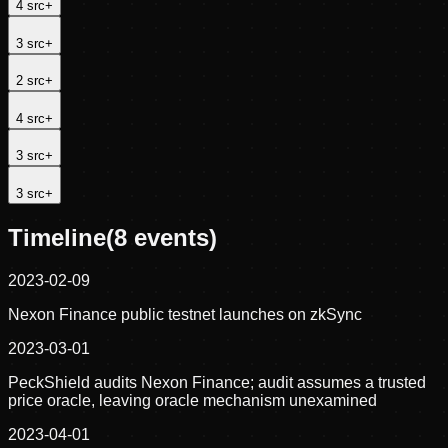
4
src
+
3
src
+
2
src
+
4
src
+
3
src
+
3
src
+
Timeline
(
8
events)
2023-02-09
Nexon Finance public testnet launches on zkSync
2023-03-01
PeckShield audits Nexon Finance; audit assumes a trusted
price oracle, leaving oracle mechanism unexamined
2023-04-01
-------
Your answer should be the lines of the material above that include "Finance".

Nexon Finance public testnet launches on zkSync
PeckShield audits Nexon Finance; audit assumes a trusted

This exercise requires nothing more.